I have to agree this amp is such a fun little guy. Ok not little, loud and heavy (weight wise) and does decent metal sounds unmodded. 

Easy amp to modify which I'm currently in the process of doing with help and suggestions from Geek (thanks again!), but I've been very impressed what a few changes to the circuit board will do to it and also how responds to pre amp tube swaps.


----------



## SinCron (Mar 2, 2006)

LowWatt said:


> Weird tube 60s Ampegs.
> 
> They keep low prices because you usually can't get much distortion out of them and people are afraid of having to find tubes they've never heard of, but they have the finest cleans, EH and JJ are now making good quality replacement tubes for every weird tube ever used in a vintage Ampeg, and put a booster in front of the amp and watch your jaw drop.


My roomie would strongly agree with you. He has a V4 (head) and used to have a VT-40 (the 4X10 combo).


----------



## vds5000 (Apr 14, 2008)

Guiary said:


> I have to agree this amp is such a fun little guy.

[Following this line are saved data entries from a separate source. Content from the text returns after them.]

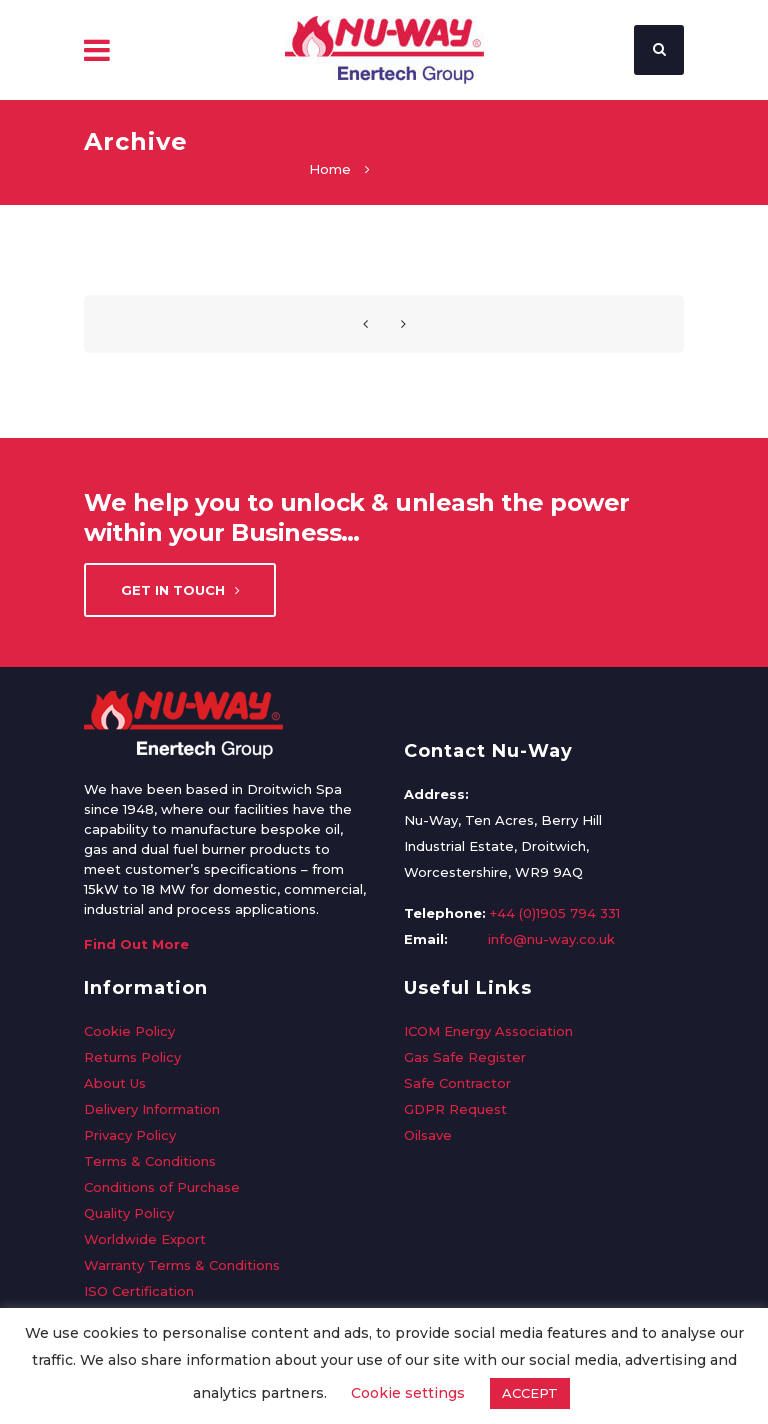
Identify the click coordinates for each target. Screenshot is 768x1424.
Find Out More (136, 944)
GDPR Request (455, 1109)
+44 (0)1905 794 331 (555, 913)
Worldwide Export (145, 1239)
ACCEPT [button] (530, 1393)
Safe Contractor (457, 1083)
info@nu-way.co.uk (551, 939)
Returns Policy (132, 1057)
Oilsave (428, 1135)
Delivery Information (152, 1109)
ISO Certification (139, 1291)
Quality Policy (129, 1213)
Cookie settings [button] (408, 1393)
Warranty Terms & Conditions (182, 1265)
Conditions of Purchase (162, 1187)
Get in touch (180, 590)
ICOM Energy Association (488, 1031)
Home (330, 169)
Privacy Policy (130, 1135)
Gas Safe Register (465, 1057)
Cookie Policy (129, 1031)
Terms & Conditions (150, 1161)
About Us (115, 1083)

Ok not little, loud and heavy (weight wise) and does decent metal sounds unmodded.
> 
> Easy amp to modify which I'm currently in the process of doing with help and suggestions from Geek (thanks again!), but I've been very impressed what a few changes to the circuit board will do to it and also how responds to pre amp tube swaps.


And those VTMs are dirt cheap. I recall seeing a few VTM60s used in the past for the $225-275 range - obscenely cheap for an all-tube head.


----------